4人組バンド リュベンスは、2022年、青山学院大学の軽音サークルをきっかけに出会ったメンバーによって結成。2023年4月からセレナ(Vo / Gt.)、悦(Gt)、Mary(Ba)、まつまる(Dr).による現メンバーで活動スタート。これまでEP『ripple』(2023年)を1枚、配信シングルを「他幸感」(2023年)、「魔的」(2023年)、「風を止めないで」(2024年)、「天使さん」(2024年)と4曲をリリースしている。
「バンド名は、カタカタで複数形にしたかったんです。もともと絵を描くのが好きで、大学でピーテル・パウル・ルーベンスというバロック期の画家を研究していたので、そこから名付けました」(悦)
「3歳からバイオリンをやっていて、でも中学で嫌になってギターを買いました。(音楽好きな)友達がいなかったのでバンドをはじめたのは大学から。初めて人前で歌ったのは5年生の頃のお祭りでした」(セレナ)
「父親がビートルズが好きで、コピーバンドをやっていて好きが高じてキャヴァーン・クラブでライブをやって。私もハーモニカを吹いたんですよ。音楽が好きで、高校も大学も軽音で邦ロックやってました」(Mary)
「ルーツはONE OK ROCKでした。中学の頃から吹奏楽部でデカい音で叩いて、顧問に怒られていました(苦笑)。リュベンスは、一貫してメロディーがポップで耳馴染みがよいところが“らしさ”ですよね」(まつまる)

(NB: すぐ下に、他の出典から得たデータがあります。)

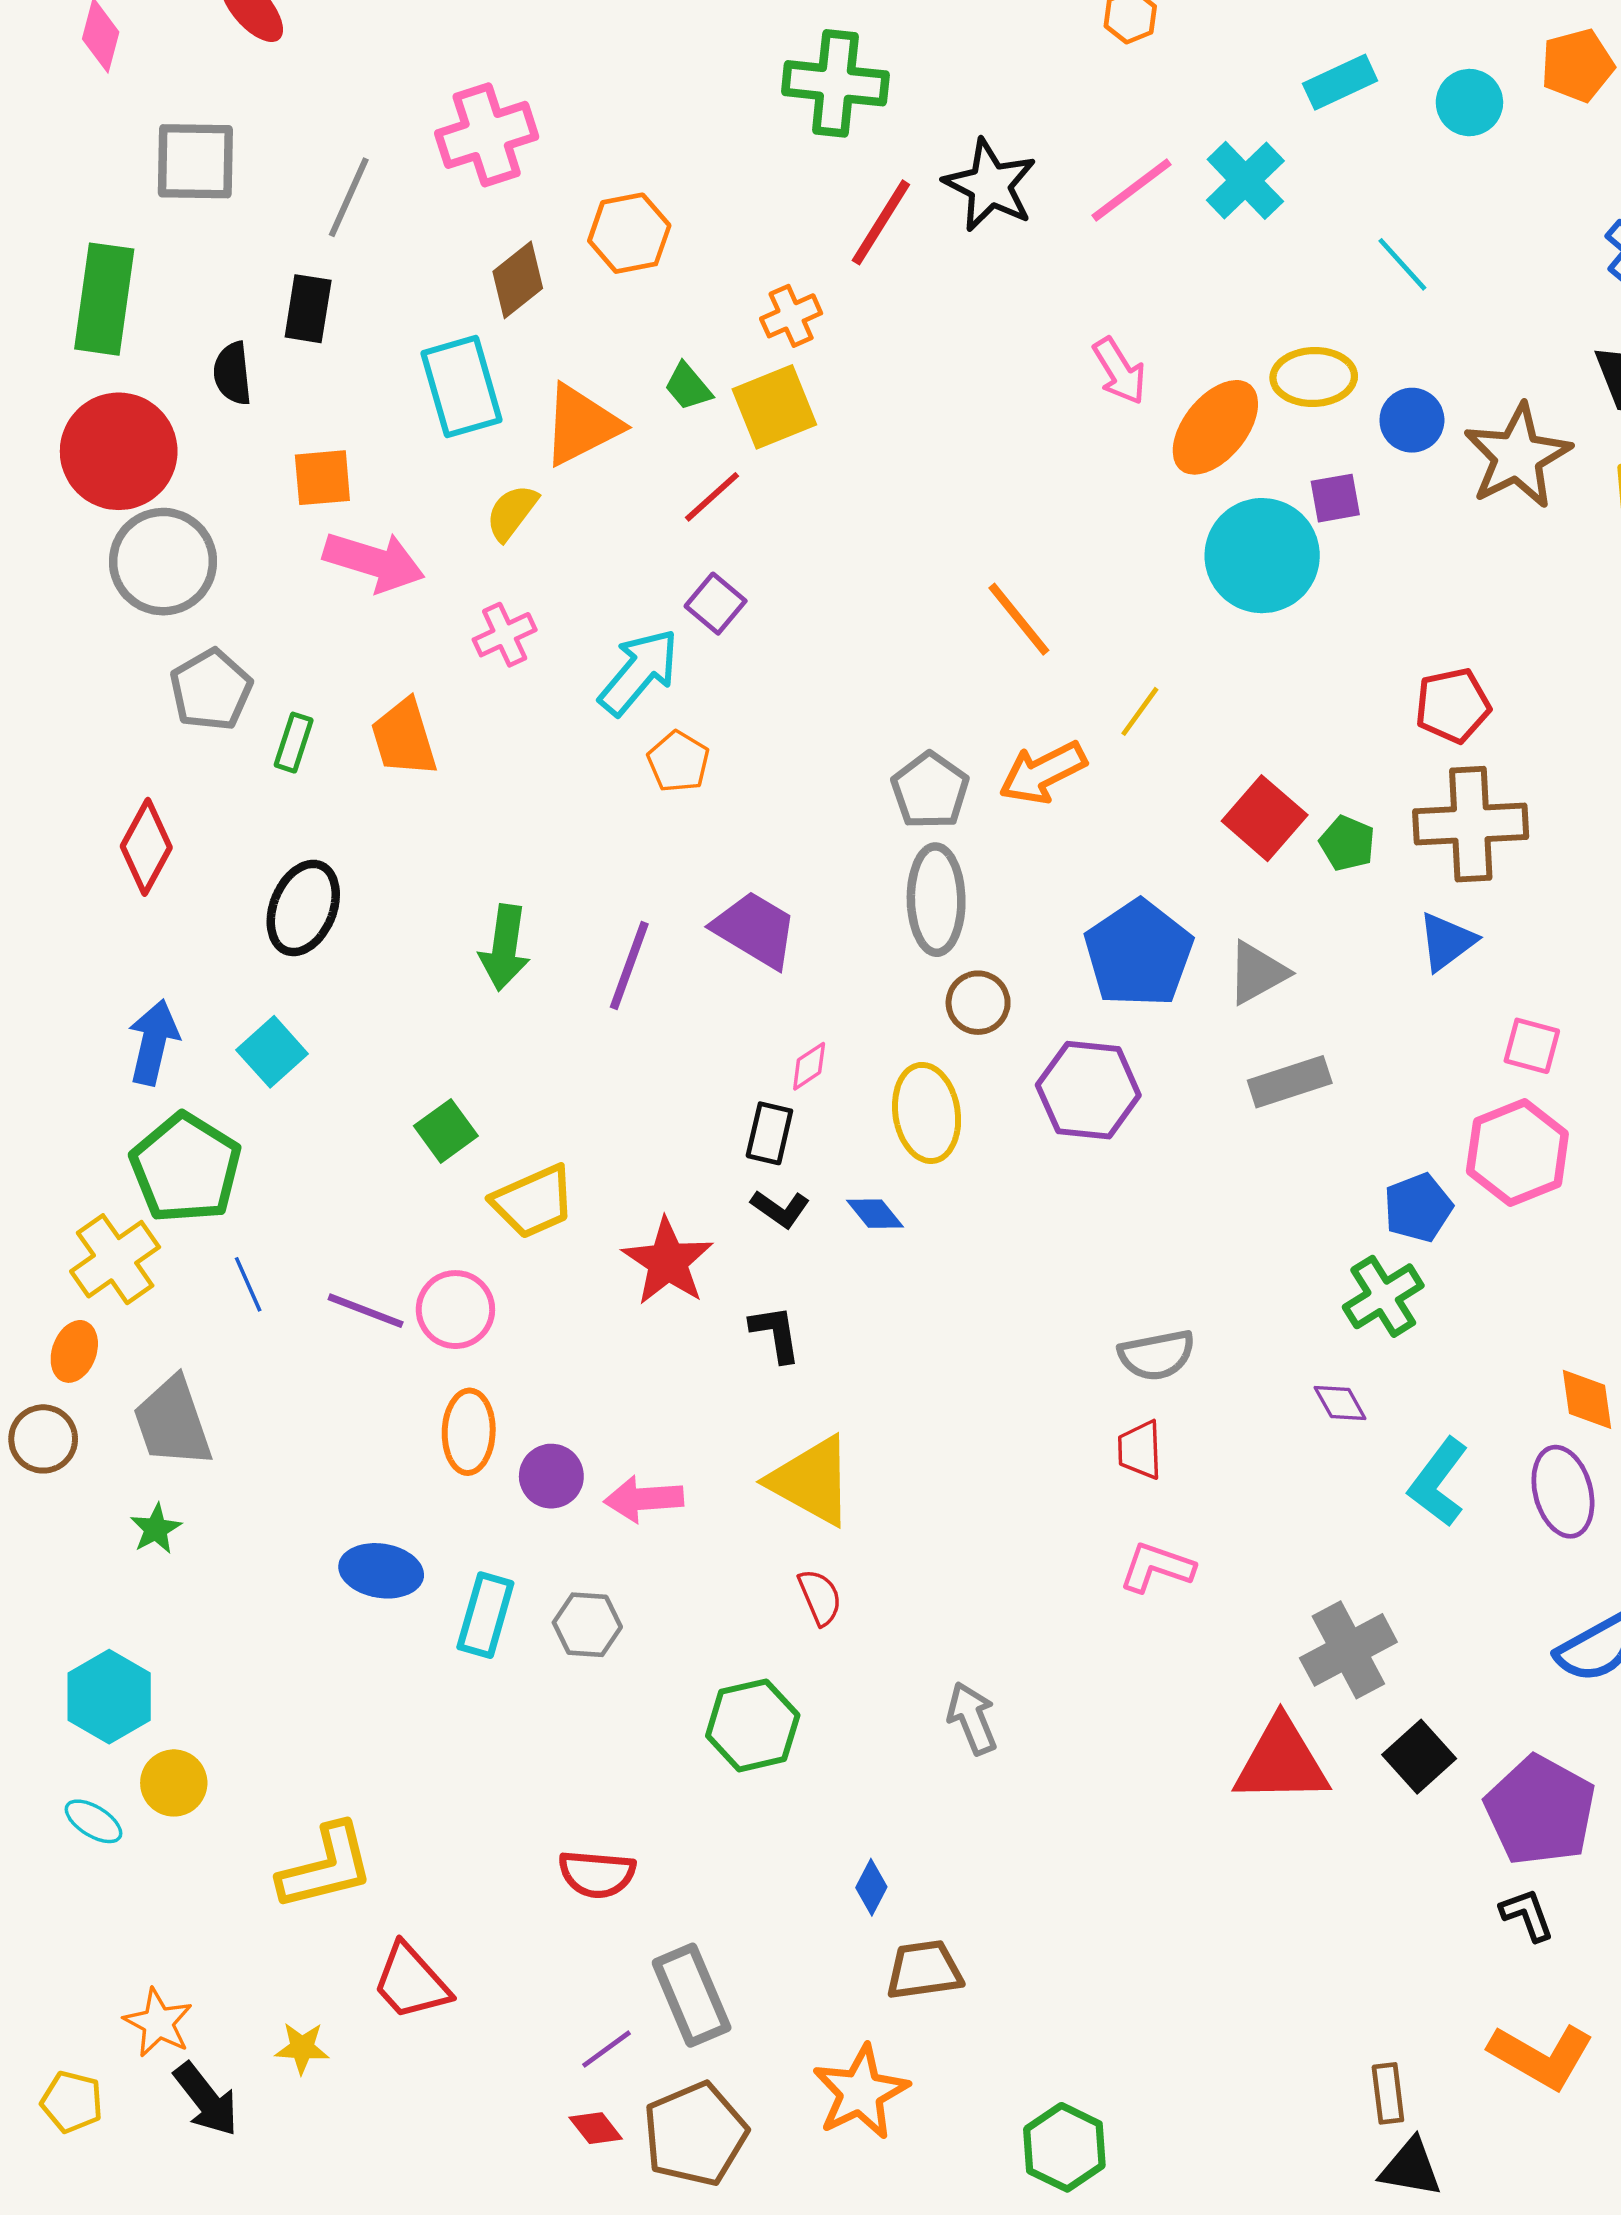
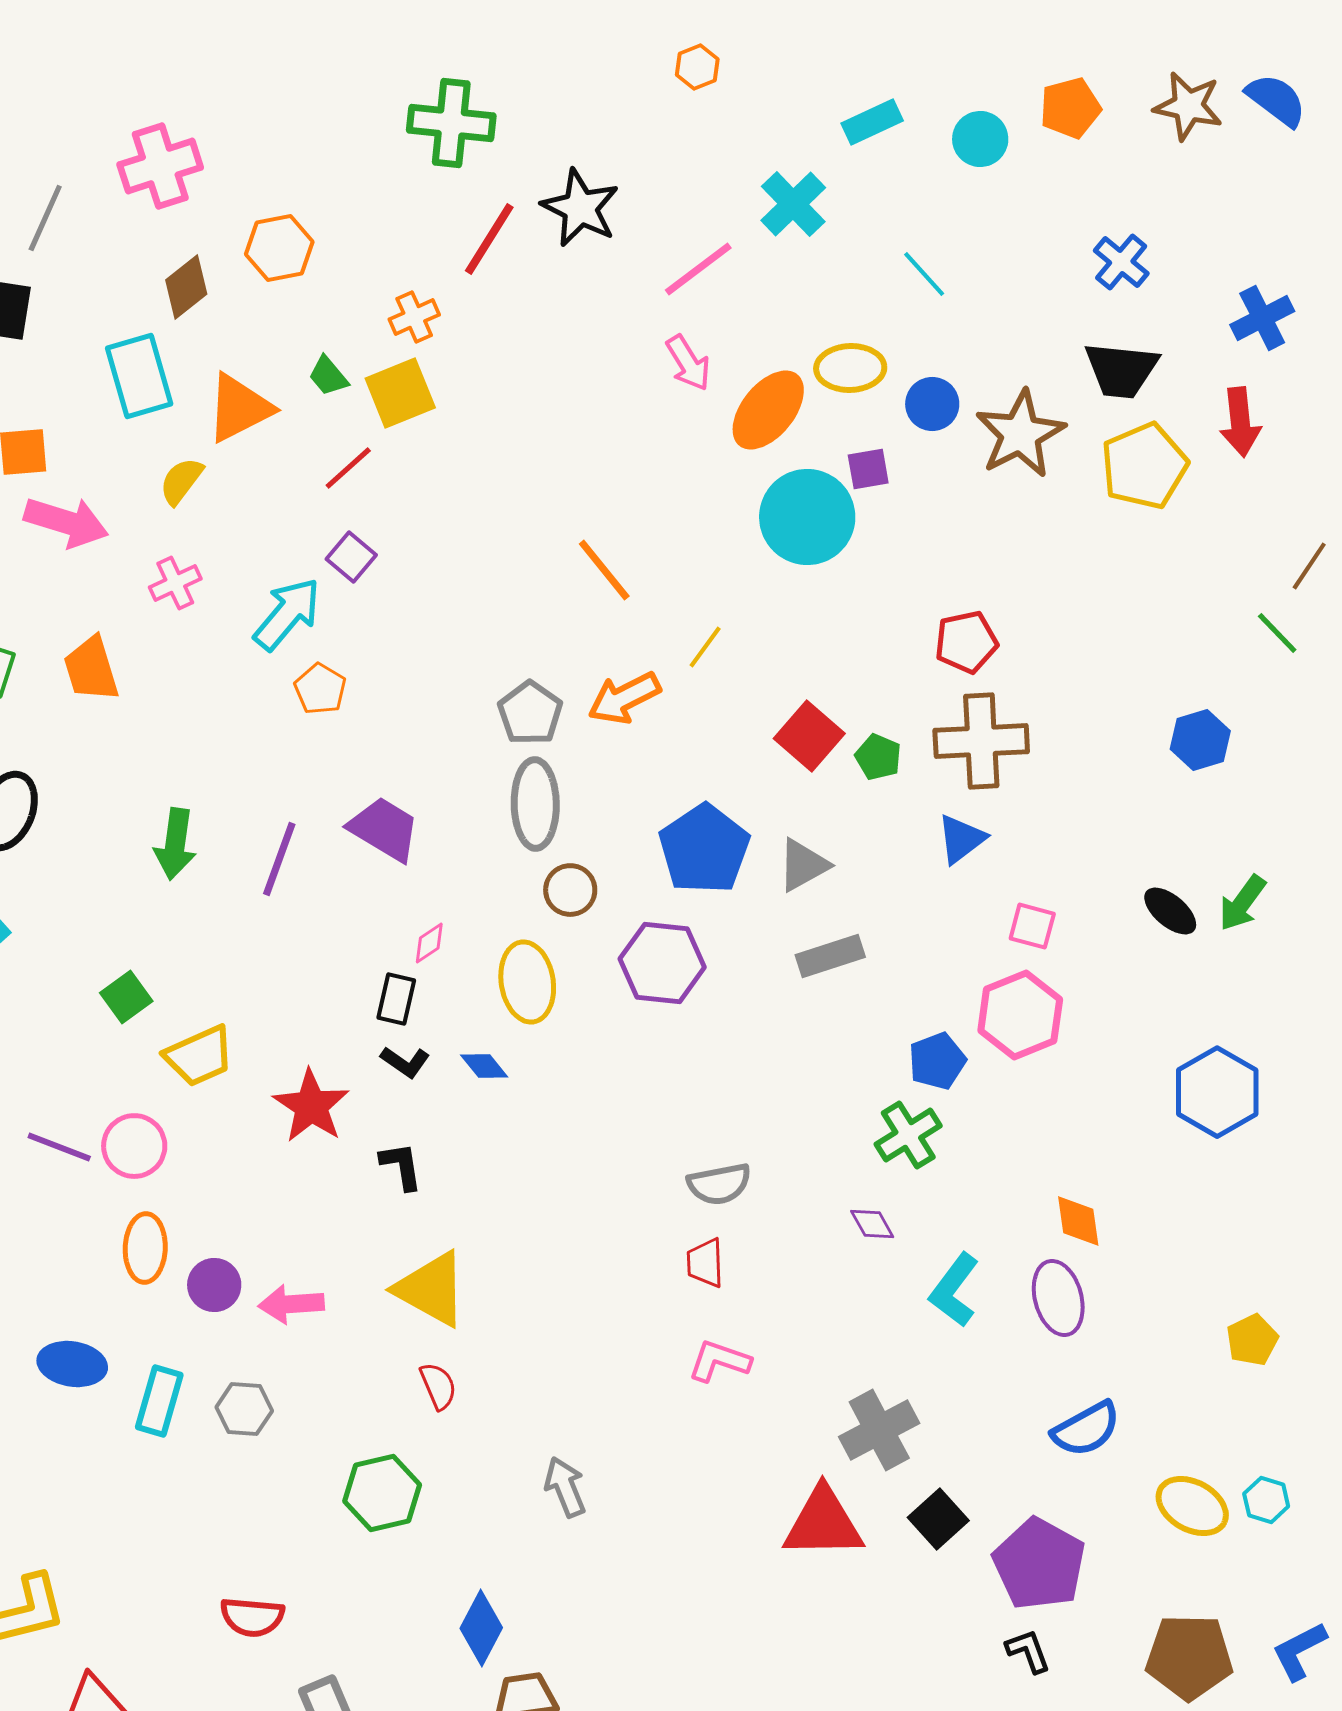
pink line: (1131, 190) -> (698, 269), moved
blue diamond: (871, 1887) -> (481, 1628), size x1.6

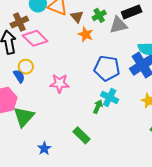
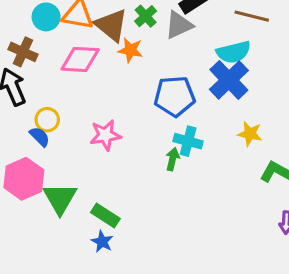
brown triangle: (77, 17) -> (111, 25), size x1.6
brown cross: (19, 22) -> (23, 52), turned -30
pink diamond: (35, 38) -> (80, 59), moved, turned -30
green rectangle: (81, 135) -> (105, 215), moved

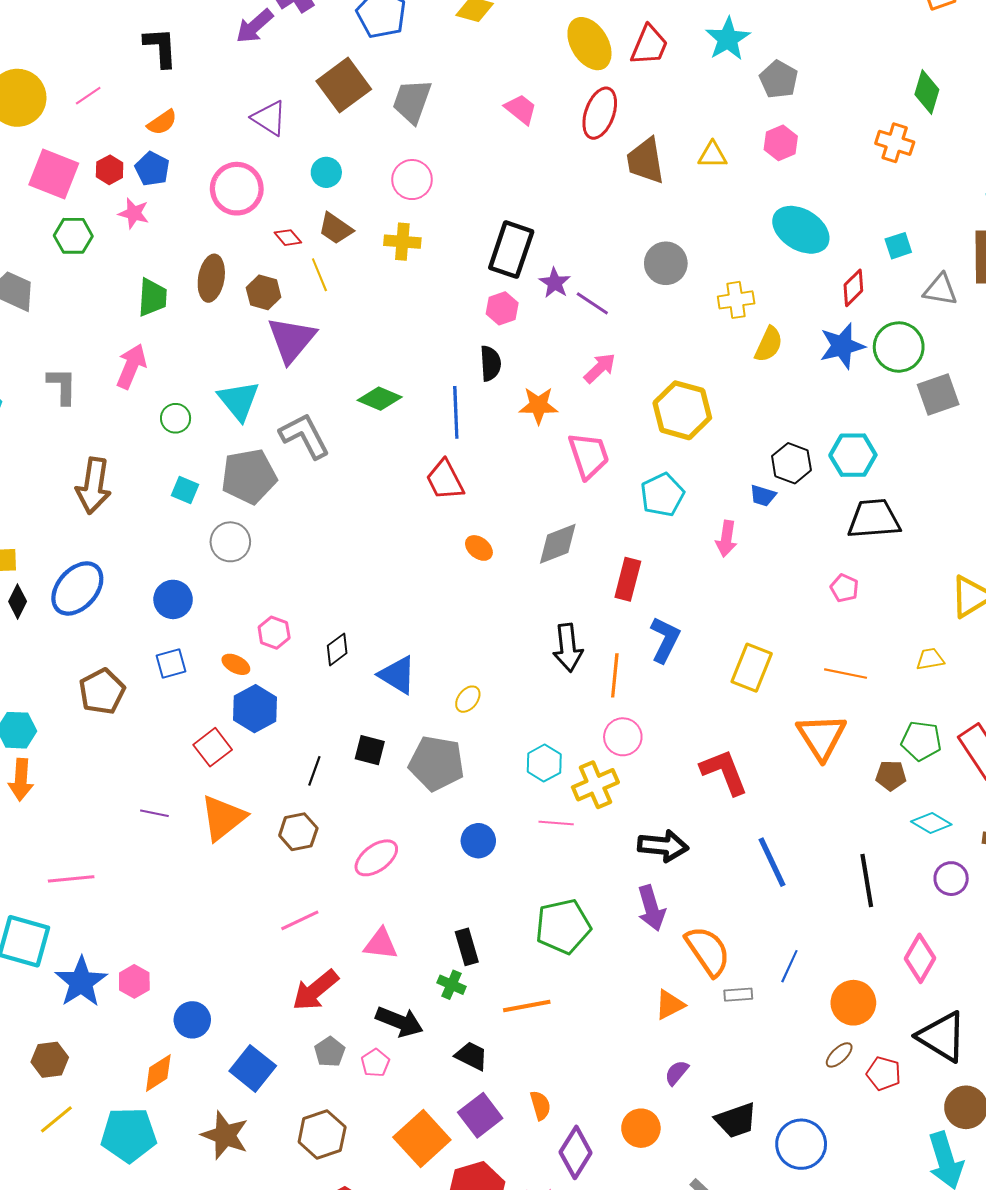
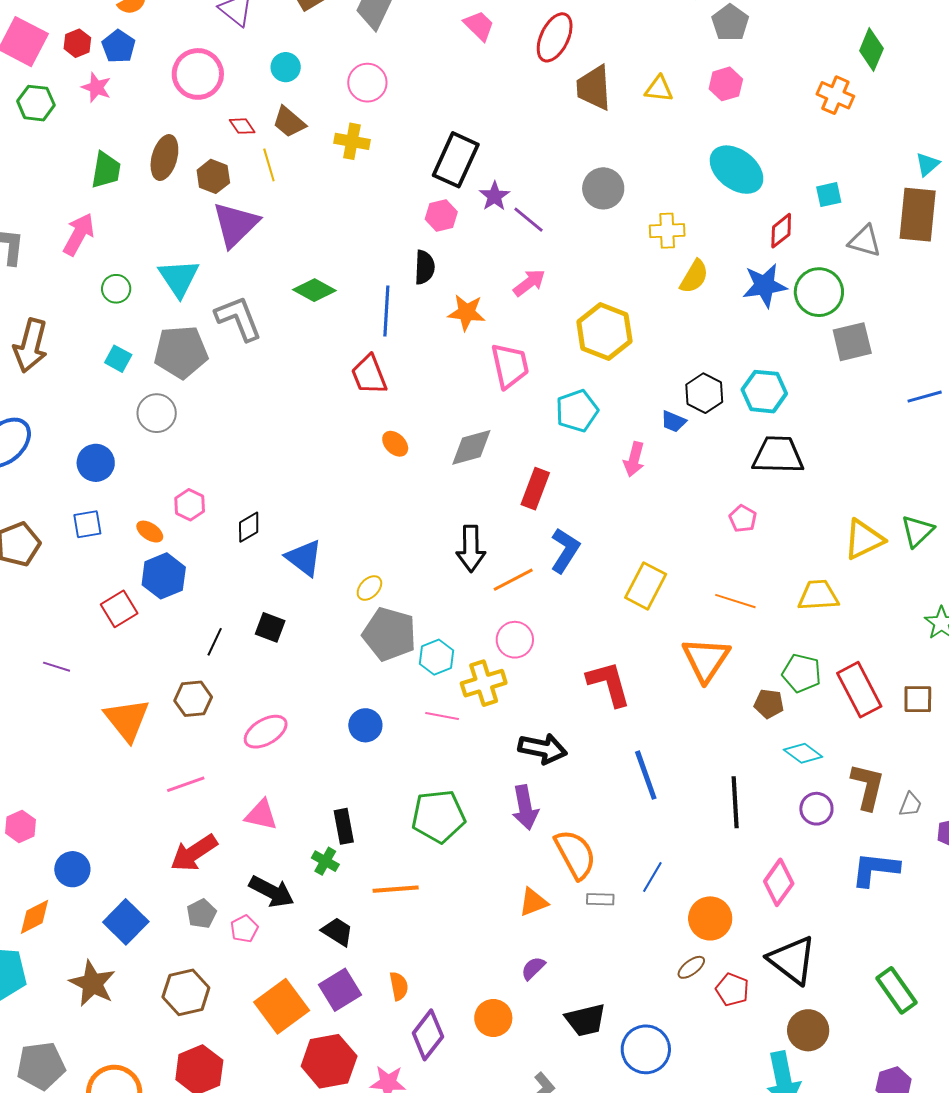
yellow trapezoid: (930, 659) -> (818, 595), size x1.5
orange line: (615, 675) -> (513, 580), turned 51
gray pentagon: (437, 763) -> (389, 634), moved
orange triangle: (223, 818) -> (127, 720), moved, turned -36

儚くも切ない歌声で物語を紡ぐボーカル&ギター、セレナ。コンセプト&アート、詞曲をプロデュースする鬼才ギタリスト、悦。空間を支配するリズムを織りなすベーシスト、Mary。ストイックかつスキルフルなドラマー、まつまる の4人が繰り広げていく、映像を喚起させるシネマティック・ロック。
「昨年出したEP『ripple』は、大学の頃に作った昔の作品たち。『風を止めないで』や『天使さん』以降の作品が、いまの自分たちを反映しはじめたかもしれません」(悦)
「リュベンスはノスタルジックと言われるかも。懐かしい気持ちを呼び起こすというか。かといって古すぎないと思っています。絶妙なバランスなんですよね」(セレナ)
「悦は天才型だけどすごく努力家で。基本皮肉屋だけど情が深い一面もある。そういう人間性は少なからず楽曲に反映されているかもしれません。」(Mary)
「名古屋『SAKAE SP-RING 2024』への参加は初の遠征だったのに、観にきてくれる方がいて感動しました。ようやくバンド活動を実感できるようになりました」(まつまる)
リュべンスによる、空間をミストのごとく覆い尽くす没入感高いポップ体験は、楽曲ごとに短編小説 / 映画のように感情を揺さぶる芳醇なる音楽体験を与えてくれる。そのサウンドは、ポップな大衆性とオルタナティブな実験性を併せ持ち、インディーロック、シューゲイザーな雰囲気を醸し出しながらも、令和時代に琴線を揺さぶる繊細な日本語詞へとこだわったポップミュージックを創出する。
「4人で共通して好きなアーティストはいないんです。ギリギリのバランスで保たれている関係なんで(笑)。メンバー各々、上手いこと足らないところを補い合っているんじゃないかな」(悦)
「まつまるは年下だけどまじめで、職人肌というか完璧主義なタイプかも。私もそうなんですけど、ストイックなところがあります。あ、子どもっぽいところもありますね(苦笑)」(セレナ)
「セレナはムードメーカー、バンドの顔となる存在ですね。バシッと鶴の一声を出してくれるし、ボーカリストとして花があります。パッと明るさを持ってきてくれるんです」(Mary)
「Maryは最初に声をかけてくれた先輩で。当時から、人とは違うオーラというか雰囲気を持っていました。リュべンスに入ったのは、Maryがきっかけだったので」(まつまる)
その音像は誰しもの心に眠るノスタルジーな淡い風景、切なくも美しい情景を浮かび上がらせていく。月間ライブ本数も増え、ライブハウスでの評価も高まってきた2024年下半期。ギターロック新時代の旗手として期待が高まっている逸材、それがリュベンスだ!!!